Официант, поменявшись в лице, но все же сохраняя улыбчивую мину, кивнул:
– Да, мы хотим, чтобы вы заплатили.
– Так, значит, хотите ограбить?
– Да, хотим, – вспыхнули его глаза тлеющими угольками.
Я повернулся к Лизе:
– Лиз, вот это мне нравится! Какие же они честные, эти люди – и я их просто люблю. Весь мир врет, что не хочет нас грабить и обманывать, а здесь прямо объявляют – хотим! Ну что, и мы будем честными?
– Яволь, – с серьезным лицом кивнула Лиза. – Зуб за зуб, честность на честность.
Я поднялся из-за стола. Лиза тоже встала. Краем глаза я уже заметил появившихся слева двух верзил-охранников, которые вальяжно смотрели в нашу сторону. Интересно, куда ведет ход, прикрытый шторой, возле которого стоят эти монстры? Наверное, там находится спец-альков для туристов, решивших соблазниться телом медуз-танцовщиц. Какой же им выставляют счет?
– Вы будете платить? – скорбно покачивая головой, спросил Иса.
Но у меня тоже, по капиталистическим канонам, есть право на стачку или забастовку. Полагаю, что и на революцию.
– Честно? Не-а. Не хочу. Просто не хочется, понимаешь, – мешал я английские слова с русскими. – Хотя денег у меня полно, видишь? – Я вытащил из кармана и потряс перед лицом официанта бумажником, набитым евро. Затем положил на стол пятьдесят евро.

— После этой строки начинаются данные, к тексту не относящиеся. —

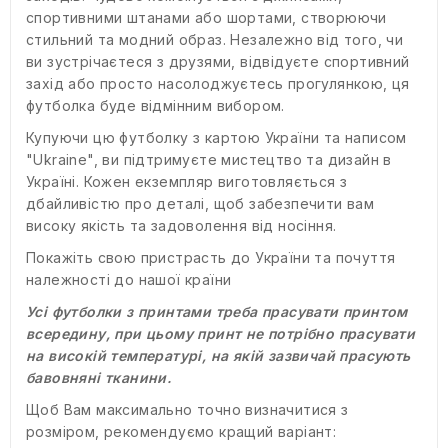
спортивними штанами або шортами, створюючи
стильний та модний образ. Незалежно від того, чи
ви зустрічаєтеся з друзями, відвідуєте спортивний
захід або просто насолоджуєтесь прогулянкою, ця
футболка буде відмінним вибором.
Купуючи цю футболку з картою України та написом
"Ukraine", ви підтримуєте мистецтво та дизайн в
Україні. Кожен екземпляр виготовляється з
дбайливістю про деталі, щоб забезпечити вам
високу якість та задоволення від носіння.
Покажіть свою пристрасть до України та почуття
належності до нашої країни
Усі футболки з принтами треба прасувати принтом
всередину, при цьому принт не потрібно прасувати
на високій температурі, на якій зазвичай прасують
бавовняні тканини.
Щоб Вам максимально точно визначитися з
розміром, рекомендуємо кращий варіант: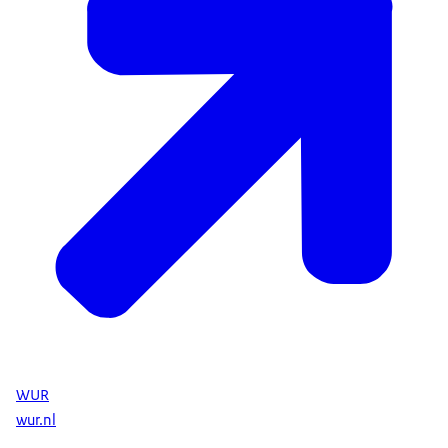
WUR
wur.nl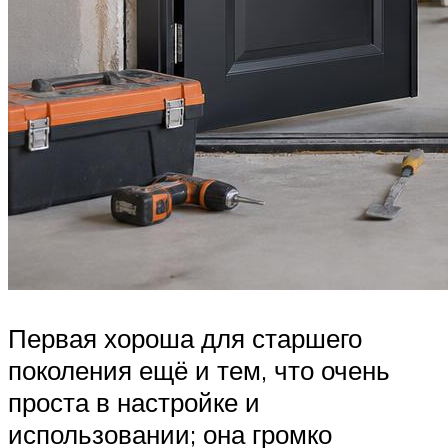
Первая хороша для старшего
поколения ещё и тем, что очень
проста в настройке и
использовании; она громко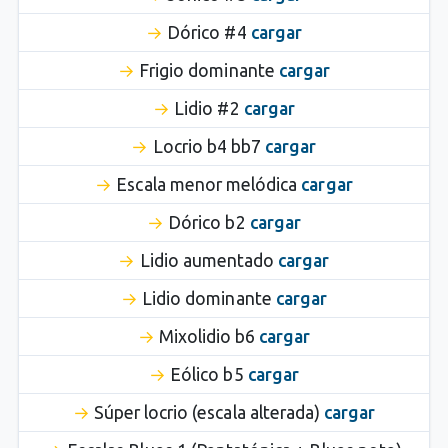
Dórico #4
cargar
Frigio dominante
cargar
Lidio #2
cargar
Locrio b4 bb7
cargar
Escala menor melódica
cargar
Dórico b2
cargar
Lidio aumentado
cargar
Lidio dominante
cargar
Mixolidio b6
cargar
Eólico b5
cargar
Súper locrio (escala alterada)
cargar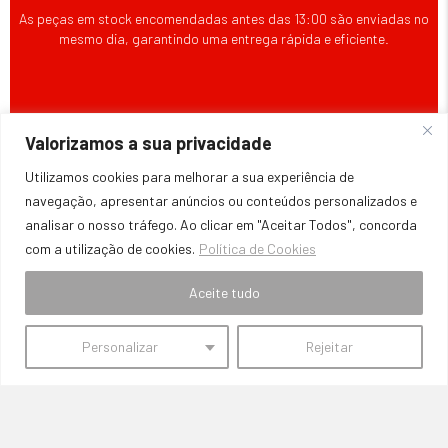
As peças em stock encomendadas antes das 13:00 são enviadas no
mesmo dia, garantindo uma entrega rápida e eficiente.
Valorizamos a sua privacidade
Utilizamos cookies para melhorar a sua experiência de
navegação, apresentar anúncios ou conteúdos personalizados e
analisar o nosso tráfego. Ao clicar em "Aceitar Todos", concorda
com a utilização de cookies.
Política de Cookies
Aceite tudo
PREÇOS COMPETITIVOS
Comprometemo-nos a oferecer preços acessíveis, mantendo a
Personalizar
Rejeitar
qualidade e a durabilidade das peças.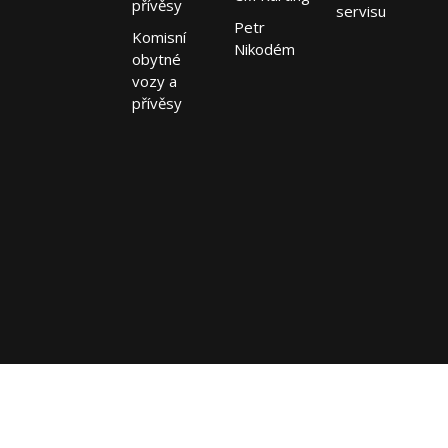
přívěsy
servisu
Petr
Komisní
Nikodém
obytné
vozy a
přívěsy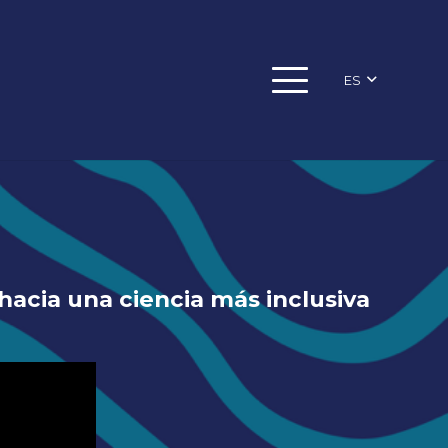
ES
hacia una ciencia más inclusiva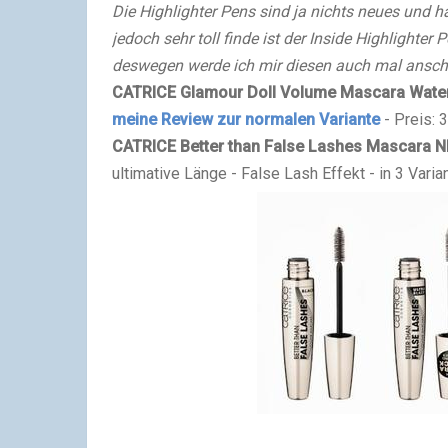
Die Highlighter Pens sind ja nichts neues und h
jedoch sehr toll finde ist der Inside Highlighte
deswegen werde ich mir diesen auch mal ansc
CATRICE Glamour Doll Volume
Mascara
Wate
meine Review zur normalen Variante
- Preis: 
CATRICE Better than False Lashes Mascara
N
ultimative Länge - False Lash Effekt - in 3 Varian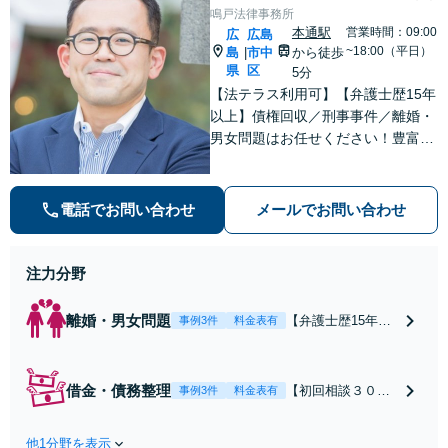
鳴戸法律事務所
本通駅
営業時間：09:00
広
広島
~18:00（平日）
島
市中
から徒歩
|
県
区
5分
【法テラス利用可】【弁護士歴15年
以上】債権回収／刑事事件／離婚・
男女問題はお任せください！豊富な
解決実績と弁護士経験を活かした、
的確でスムーズな対応が持ち味です
【子連れ相談】【完全個室相談】
電話でお問い合わせ
メールでお問い合わせ
【休日・夜間対応可】【本通駅5
分】
注力分野
離婚・男女問題
【弁護士歴15年以
事例3件
料金表有
上】不倫問題や慰
謝料減額の解決実
績多数あり！持ち
借金・債務整理
【初回相談３０分
事例3件
料金表有
家や住宅ローンを
まで無料】【本通
含む財産分与、熟
り電停近く】個
年離婚もご相談く
他1分野を表示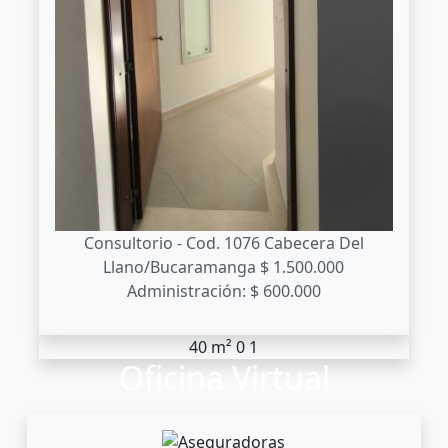
Consultorio - Cod. 1076
Cabecera Del
Llano/Bucaramanga
$ 1.500.000
Administración: $ 600.000
40 m²
0
1
Oficina Virtual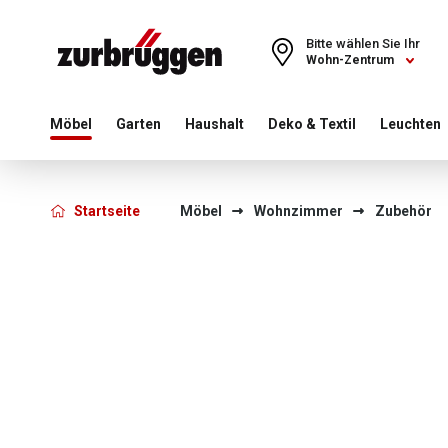
Choose a different country or region to see content for your 
Bitte wählen Sie Ihr
Wohn-Zentrum
Möbel
Garten
Haushalt
Deko & Textil
Leuchten
Startseite
Möbel
Wohnzimmer
Zubehör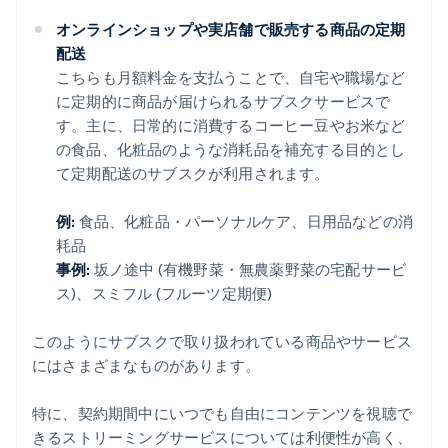
オンラインショップや実店舗で販売する商品の定期
配送
こちらも月額料金を支払うことで、自宅や職場など
に定期的に商品が届けられるサブスクサービスで
す。主に、日常的に消費するコーヒー豆やお米など
の食品、化粧品のような消耗品を補充する目的とし
て定期配送のサブスクが利用されます。
例:
食品、化粧品・パーソナルケア、日用品などの消
耗品
事例:
坂ノ途中 (有機野菜・無農薬野菜の宅配サービ
ス)、スミフル (フルーツ定期便)
このようにサブスクで取り扱われている商品やサービス
にはさまざまなものがあります。
特に、契約期間中にいつでも自由にコンテンツを視聴で
きるストリーミングサービスについては利便性が高く、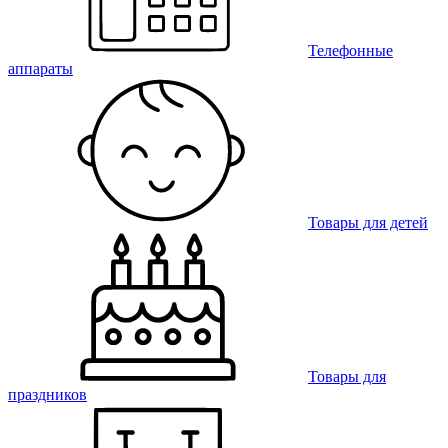
Телефонные
аппараты
Товары для детей
Товары для
праздников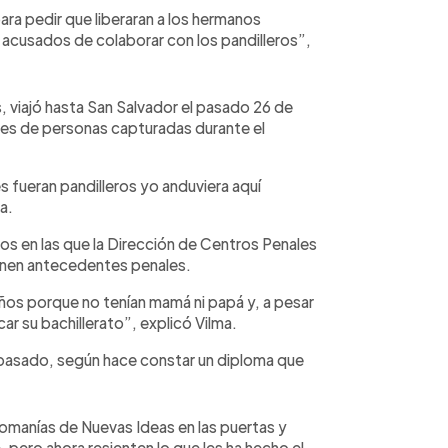
ara pedir que liberaran a los hermanos
 acusados de colaborar con los pandilleros”,
, viajó hasta San Salvador el pasado 26 de
liares de personas capturadas durante el
s fueran pandilleros yo anduviera aquí
a.
os en las que la Dirección de Centros Penales
ienen antecedentes penales.
s porque no tenían mamá ni papá y, a pesar
ar su bachillerato”, explicó Vilma.
o pasado, según hace constar un diploma que
comanías de Nuevas Ideas en las puertas y
 pero ahora resienten lo que les ha hecho el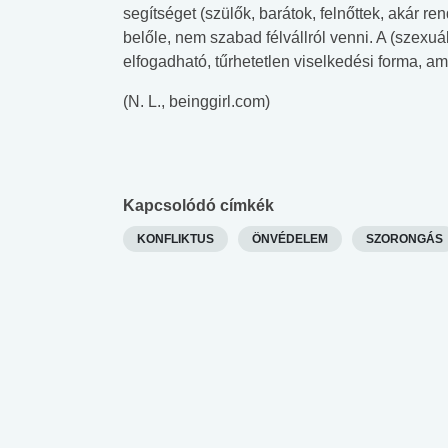
lábnyomod?
tudásteszt
segítséget (szülők, barátok, felnőttek, akár re
belőle, nem szabad félvállról venni. A (szexu
elfogadható, tűrhetetlen viselkedési forma, ami
(N. L., beinggirl.com)
Kapcsolódó címkék
KONFLIKTUS
ÖNVÉDELEM
SZORONGÁS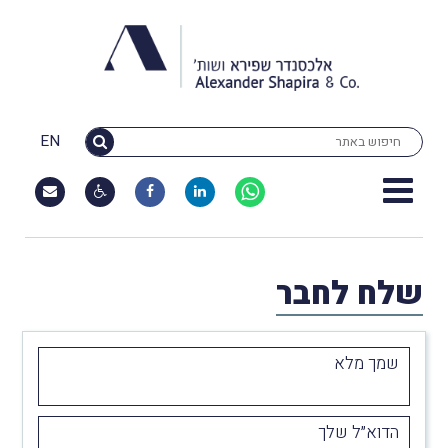
EN
שלח לחבר
שמך מלא
הדוא״ל שלך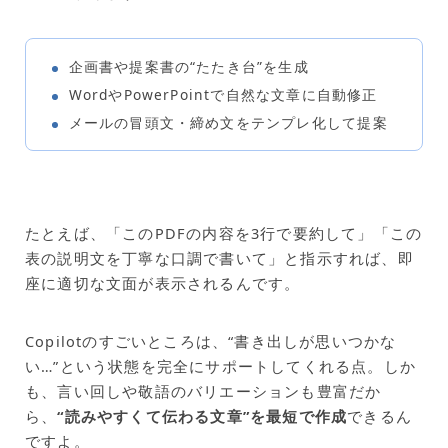
企画書や提案書の“たたき台”を生成
WordやPowerPointで自然な文章に自動修正
メールの冒頭文・締め文をテンプレ化して提案
たとえば、「このPDFの内容を3行で要約して」「この
表の説明文を丁寧な口調で書いて」と指示すれば、即
座に適切な文面が表示されるんです。
Copilotのすごいところは、“書き出しが思いつかな
い…”という状態を完全にサポートしてくれる点。しか
も、言い回しや敬語のバリエーションも豊富だか
ら、
“読みやすくて伝わる文章”を最短で作成
できるん
ですよ。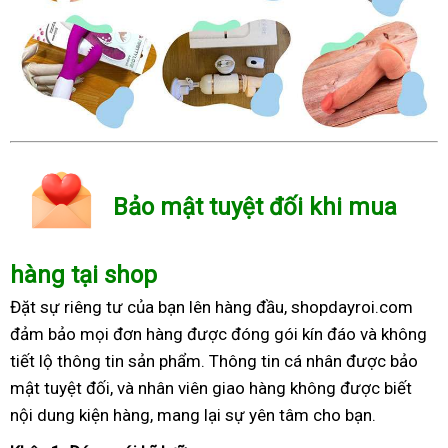
Bảo mật tuyệt đối khi mua
hàng tại shop
Đặt sự riêng tư của bạn lên hàng đầu, shopdayroi.com
đảm bảo mọi đơn hàng được đóng gói kín đáo và không
tiết lộ thông tin sản phẩm. Thông tin cá nhân được bảo
mật tuyệt đối, và nhân viên giao hàng không được biết
nội dung kiện hàng, mang lại sự yên tâm cho bạn.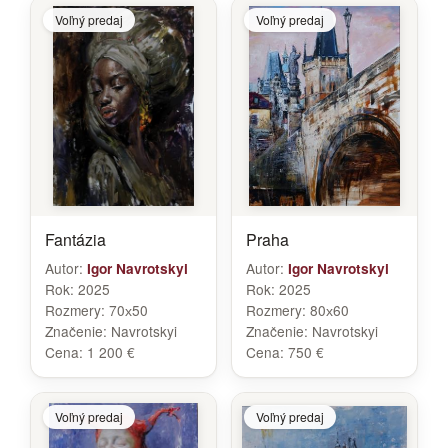
Voľný predaj
Voľný predaj
Fantázia
Praha
Autor:
Autor:
Igor Navrotskyi
Igor Navrotskyi
Rok:
2025
Rok:
2025
Rozmery:
70х50
Rozmery:
80х60
Značenie:
Navrotskyi
Značenie:
Navrotskyi
Cena:
1 200 €
Cena:
750 €
Voľný predaj
Voľný predaj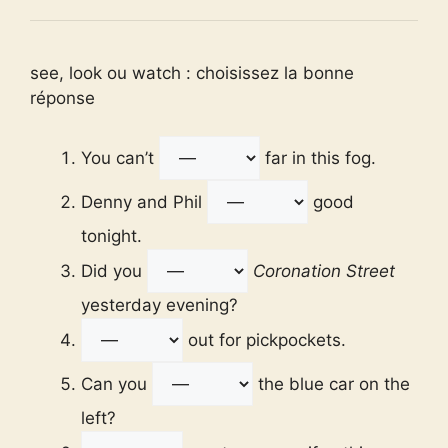
see, look ou watch : choisissez la bonne
réponse
You can’t
far in this fog.
Denny and Phil
good
tonight.
Did you
Coronation Street
yesterday evening?
out for pickpockets.
Can you
the blue car on the
left?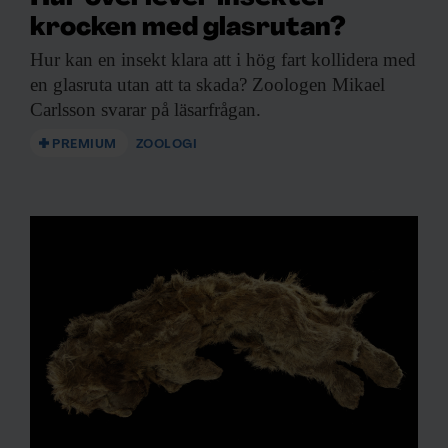
krocken med glasrutan?
Hur kan en
insekt klara att i hög fart kollidera med
en glasruta utan att ta skada? Zoologen Mikael
Carlsson svarar på läsarfrågan.
PREMIUM
ZOOLOGI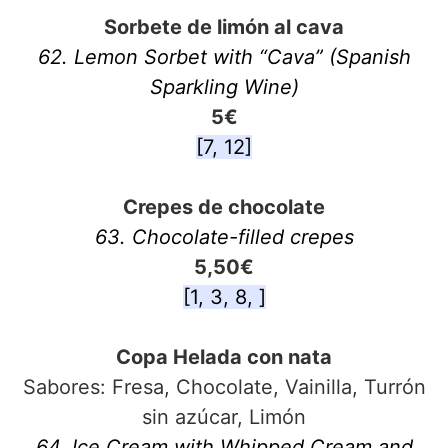
Sorbete de limón al cava
62. Lemon Sorbet with “Cava” (Spanish
Sparkling Wine)
5€
[7, 12]
Crepes de chocolate
63. Chocolate-filled crepes
5,50€
[1, 3, 8, ]
Copa Helada con nata
Sabores: Fresa, Chocolate, Vainilla, Turrón
sin azúcar, Limón
64. Ice Cream with Whipped Cream and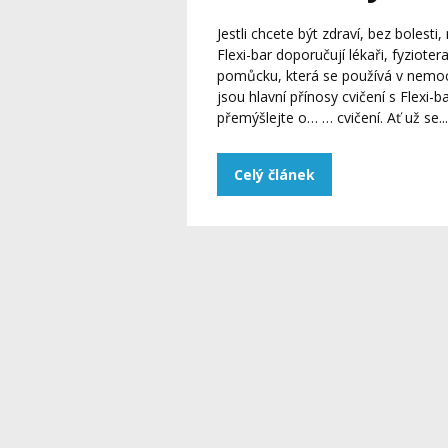
Jestli chcete být zdraví, bez bolesti
Flexi-bar doporučují lékaři, fyziotera
pomůcku, která se používá v nemocni
jsou hlavní přínosy cvičení s Flexi
přemýšlejte o… … cvičení. Ať už se...
Celý článek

– Думаю и этого будет много, Иса. Ну да ладно. Прекрасное у тебя имя, Иса. А меня знаешь как зовут? Адам. А это моя женщина, Ева. Мы сейчас возвращаемся к себе домой, в рай, а тут так, временно, по пути решили заскочить и посидеть немного. Ну ладно, пока, Иисус. Желаю тебе воскреснуть.
Мы с Лизой пошли к выходу. Двое накачанных служащих стрип-комнатушки тут же преградили нам путь. Может быть, нас начнут сейчас убивать и закопают здесь же, в полу этого арабо-парижского стрип-подвала. Какая мелочь! Я совсем не дорожил своей жизнью. А Лиза не дорожила своей – в этом я был уверен. Но мы оба слишком ценили необъятное чувство нашей общей жизни, чтобы вот так, по-животному, его потерять. Победа – это двигает человека вперед. Если ты умрешь на пути к победе – так и что же? Умирать, побеждая – что может быть жизненней. Я не знал, что буду делать в ближайшие полсекунды – и поэтому, вероятно, внезапно для самого себя заорал что было силы, по-русски, вылупившись на стоявших на нашем пути охранников:
– Стоять! Упали, отжались, духи! Что? Не ясно?! Упали! – и тут я начал греметь на такой смеси мата с матом, какой никогда еще в своей жизни ни от кого не слышал. Откуда взялись во мне эти кладовые слов и выражений? Я строчил свою новую, матерную главу «Адаптации» с упоенной радостью и вдохновением. Я орал так, что белая медуза на подиуме стекла с шеста и куда-то исчезла. Седой старик за столом смотрел на меня с открытым ртом. Даже охранники, судя по их ошалевшим глазам, видели такое представление впервые. Продолжая орать, я размахивал руками, подпрыгивал, топал ногами, превращая свой матомонолог в танец, вставлял в него какие-то бессмысленные, но полные пограничной страсти выражения: «Ты кто такой, а, чайник, быдло, что смотришь, убью, в Багдаде все спокойно, вешайтесь, духи!»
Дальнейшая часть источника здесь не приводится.